Having produced artists as diverse as Ani DiFranco, Aimee Mann, Elvis Costello, Bettye Lavette, Mary Gauthier and the 2003 Grammy Award winning Solomon Burke disc Don’t Give Up On Me – plus his longtime hero Loudon Wainwright III for the soundtrack to the smash Judd Apatow comedy Knocked Up – Henry says all of these collaborations have informed Civilians.
“As a producer, you can see a project in a completely different way,” says Henry, who also recently worked with Richie Havens, Ramblin’ Jack Elliot, John Doe and Bob Forrest on the soundtrack to the upcoming, Bob Dylan-inspired Todd Haynes film, I’m Not There: Suppositions On A Film Concerning Dylan. “Working with other artists has given me an incredible education, so that when I come back to do work for myself and plug into the music in a different way, I’m able to see where I’m going with an added dimension.”

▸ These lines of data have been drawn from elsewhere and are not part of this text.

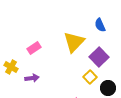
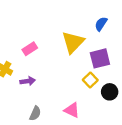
blue semicircle: (100, 25) -> (101, 24), turned 56
purple square: (99, 57) -> (100, 58), turned 30

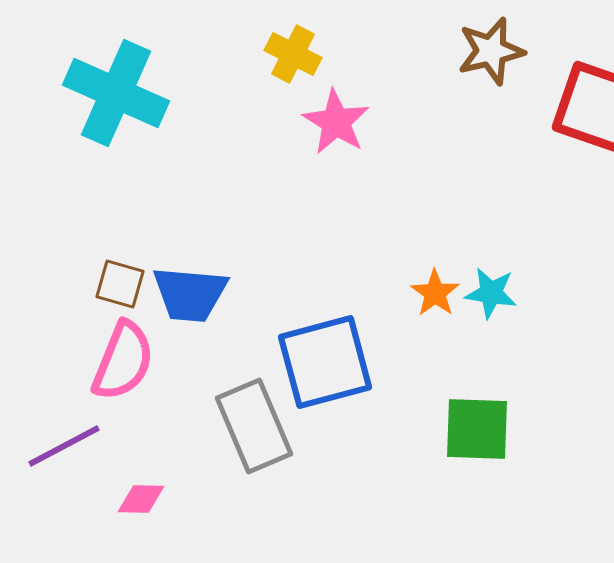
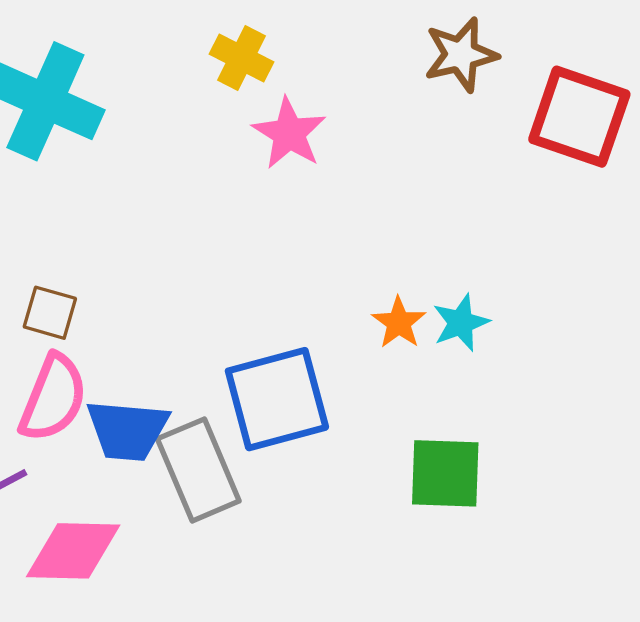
cyan star: (491, 293) -> (461, 323), turned -30
blue trapezoid: (190, 294) -> (127, 430), moved
pink diamond: (141, 499) -> (73, 551), size x1.8

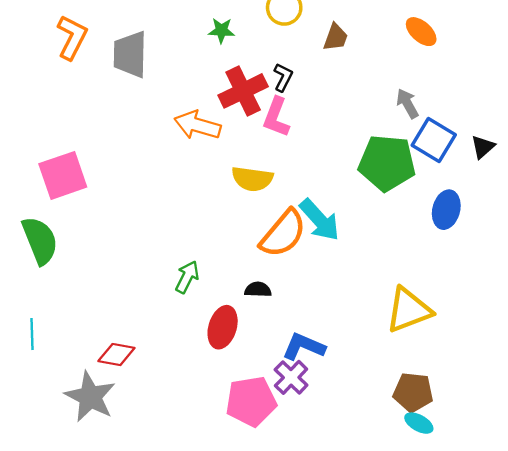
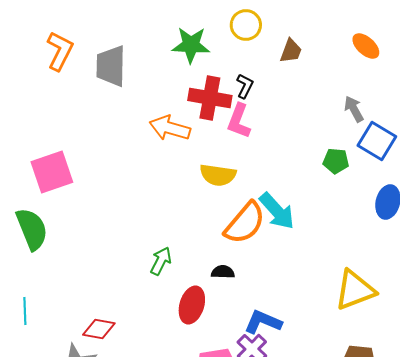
green star: (221, 30) -> (191, 45), size x1.6
red cross: (243, 91) -> (210, 98), turned 36
green pentagon: (387, 163) -> (336, 161), size x0.5

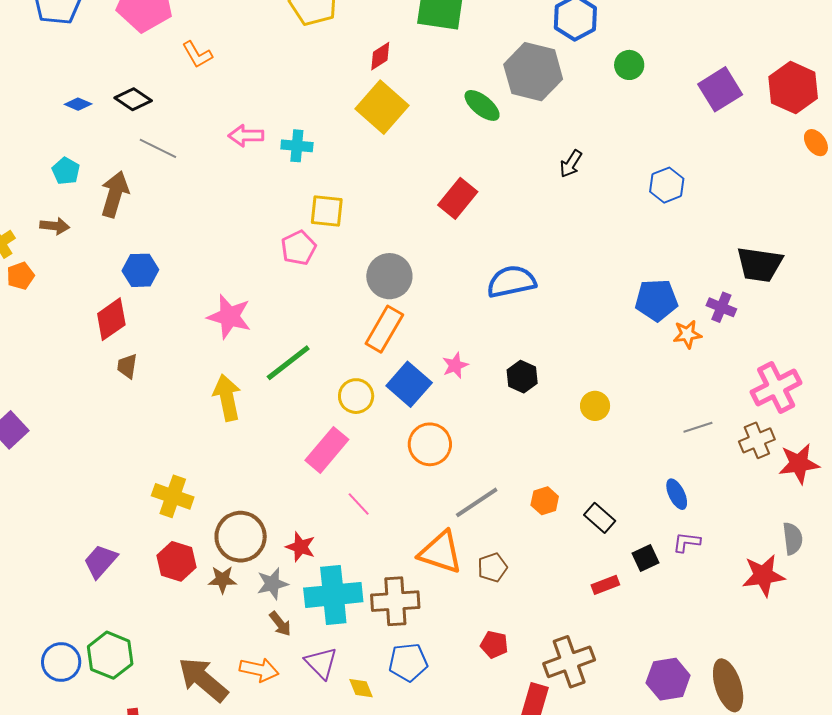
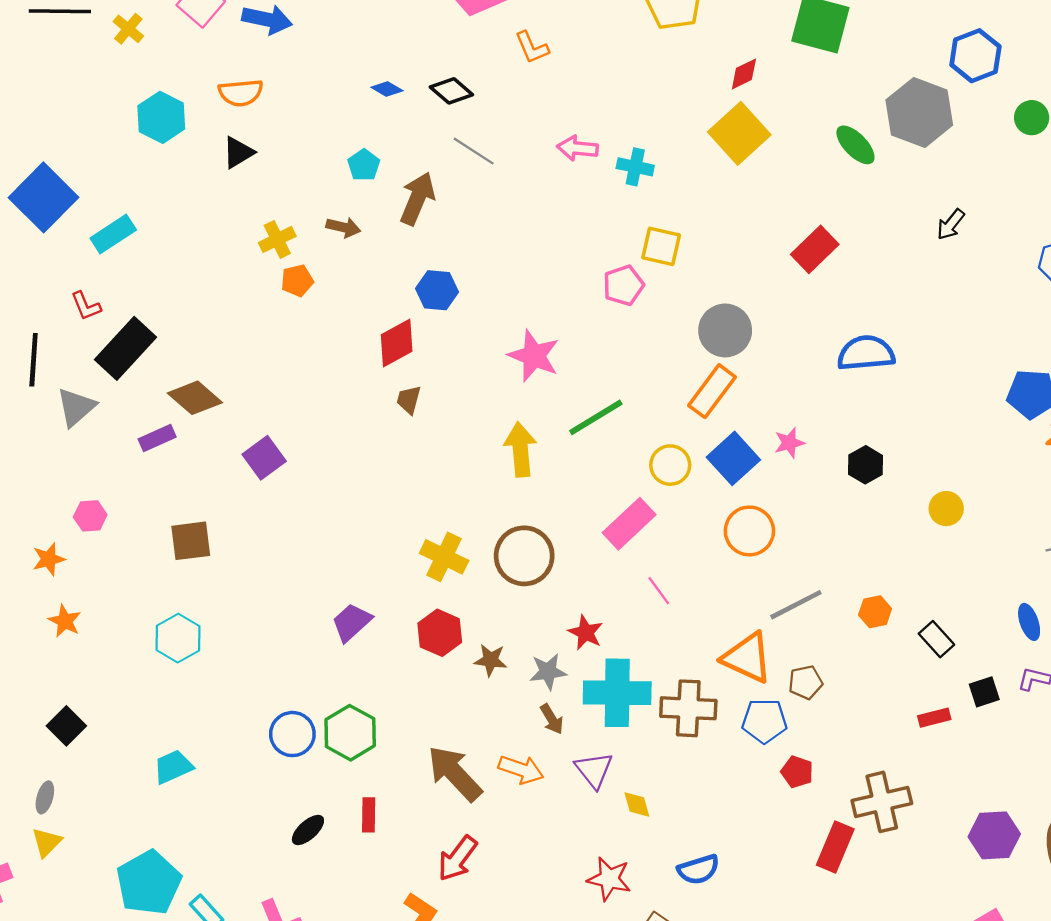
brown circle: (241, 537) -> (524, 556), moved
blue pentagon: (408, 662) -> (764, 721), moved

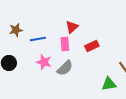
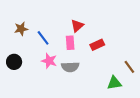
blue line: (38, 39) -> (43, 38), turned 63
gray semicircle: (65, 68) -> (70, 67), turned 42

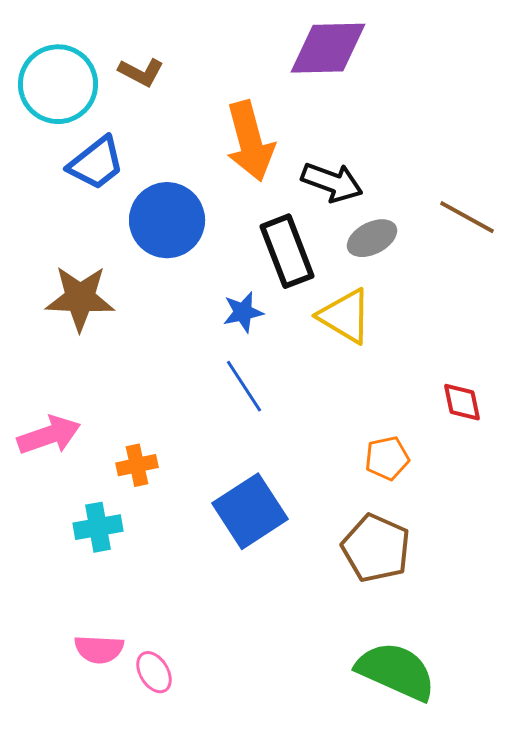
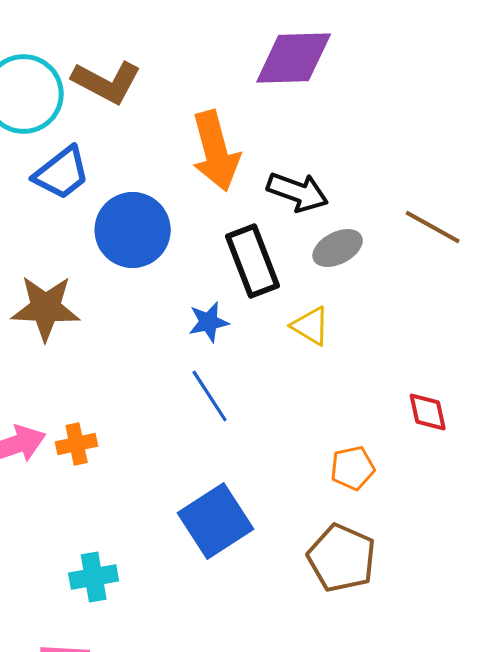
brown L-shape: (141, 72) -> (107, 82), size x1.5
yellow triangle: (345, 316) -> (311, 326), size x0.7
orange cross: (137, 465) -> (77, 444), moved
cyan cross: (98, 527) -> (94, 577), moved

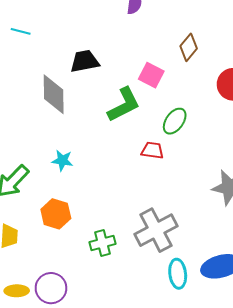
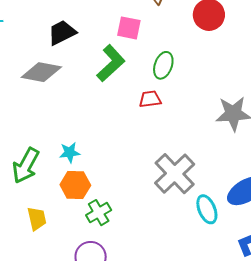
gray diamond: (54, 94) -> (41, 72), turned -63
cyan star: (62, 160) -> (70, 152), moved
green cross: (102, 243) -> (99, 213), moved

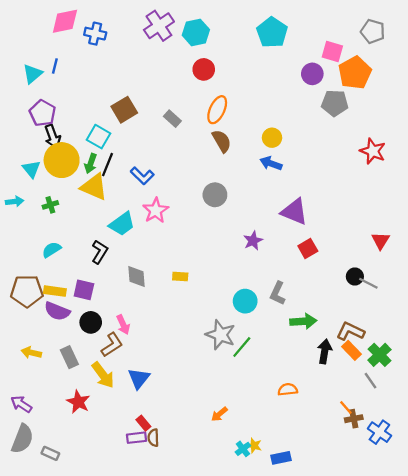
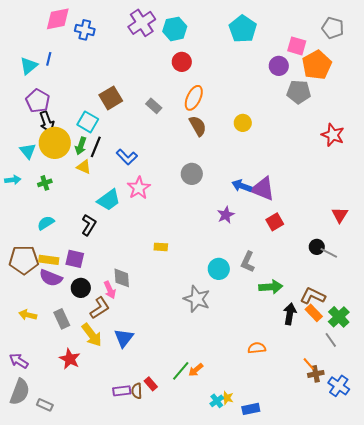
blue arrow: (271, 163) -> (242, 186), moved
yellow triangle: (94, 187) -> (84, 167), size x0.6
gray diamond: (137, 276) -> (122, 278), moved
green line: (242, 347) -> (181, 371), moved
red rectangle: (143, 423) -> (151, 384), moved

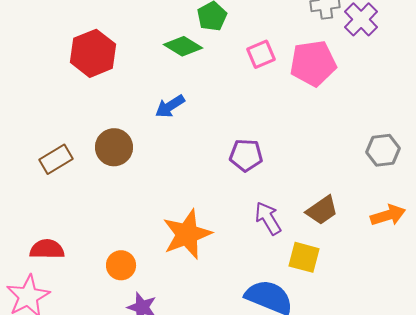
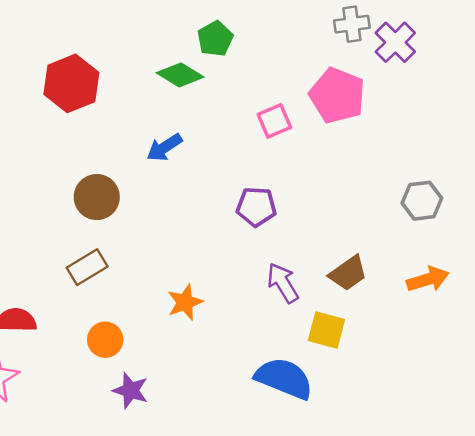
pink square: (261, 54) -> (274, 121), moved
pink pentagon: (313, 63) -> (337, 96), turned 30
brown rectangle: (56, 159) -> (87, 267), moved
orange star: (187, 234) -> (185, 302), size x0.6

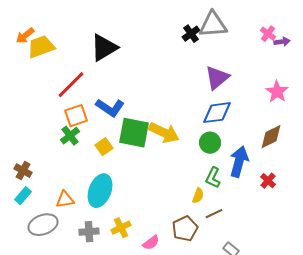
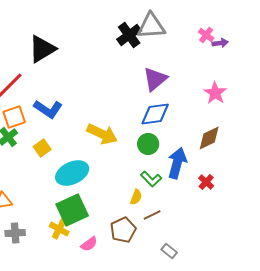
black cross: (191, 34) -> (129, 35), size x1.4
green square: (134, 133) -> (72, 210), moved, turned -36
green L-shape: (213, 178) -> (151, 179), turned -70
cyan ellipse: (100, 191) -> (72, 173), moved, turned 44
yellow cross: (121, 228) -> (59, 229), turned -36
gray cross: (89, 232) -> (15, 233), moved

Drawing from all aspects of Joe's wide-ranging background, his new Anti- offering is his warmest and most cohesive musical statement yet. “I wanted these songs to operate in a way that was clearer,” Henry explains. “I set a goal to be sonically, lyrically and vocally lucid. When I started Civilians, I was very conscious of wanting to strip things back. I wanted to hear a lot of air in the room. And I picked musicians accordingly to help create that vibe.”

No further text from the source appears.